Data shown:
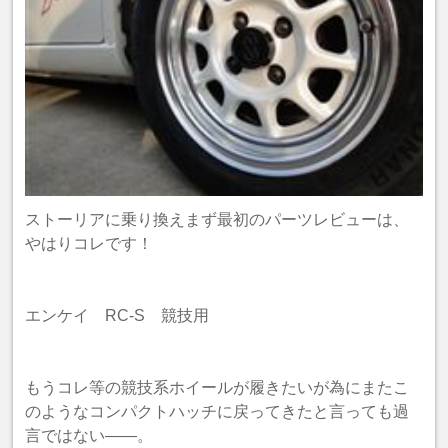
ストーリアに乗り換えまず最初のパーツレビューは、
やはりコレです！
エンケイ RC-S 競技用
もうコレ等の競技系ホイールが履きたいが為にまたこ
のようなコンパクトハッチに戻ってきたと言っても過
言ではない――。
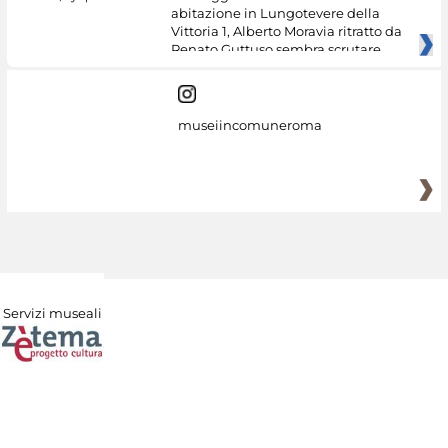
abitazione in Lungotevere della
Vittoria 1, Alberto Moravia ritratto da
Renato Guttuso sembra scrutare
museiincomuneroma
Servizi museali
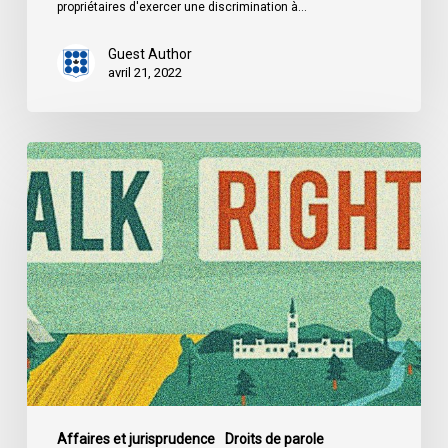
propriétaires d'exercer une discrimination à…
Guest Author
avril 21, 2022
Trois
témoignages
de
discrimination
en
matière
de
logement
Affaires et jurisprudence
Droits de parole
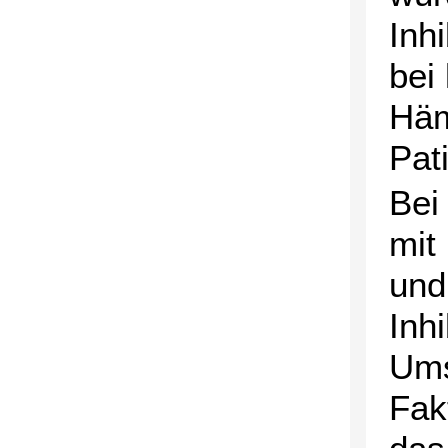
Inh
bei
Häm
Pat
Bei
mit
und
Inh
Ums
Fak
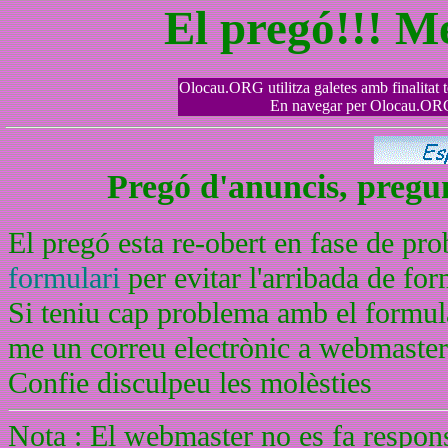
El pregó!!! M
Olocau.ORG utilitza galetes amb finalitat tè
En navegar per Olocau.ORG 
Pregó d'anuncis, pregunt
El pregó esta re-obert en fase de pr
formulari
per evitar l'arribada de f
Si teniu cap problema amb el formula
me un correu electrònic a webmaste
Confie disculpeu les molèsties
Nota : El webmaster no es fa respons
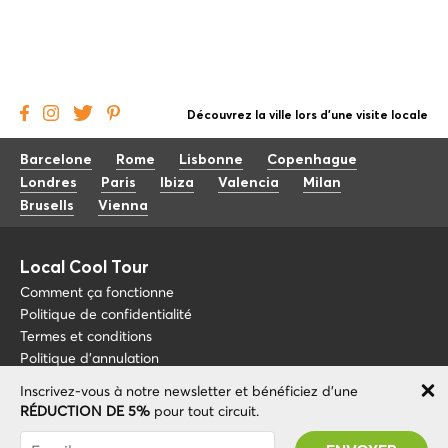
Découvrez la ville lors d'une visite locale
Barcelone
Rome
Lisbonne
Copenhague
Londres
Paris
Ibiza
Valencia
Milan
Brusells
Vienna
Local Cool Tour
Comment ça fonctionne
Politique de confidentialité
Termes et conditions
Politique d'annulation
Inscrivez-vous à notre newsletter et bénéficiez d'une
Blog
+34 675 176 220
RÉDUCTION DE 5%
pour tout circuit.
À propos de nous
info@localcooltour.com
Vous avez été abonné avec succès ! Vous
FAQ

Exercise goal:
Which lines of the data contain the string "discrimination"? Copy each one.

Solution to this task:
propriétaires d'exercer une discrimination à…
discrimination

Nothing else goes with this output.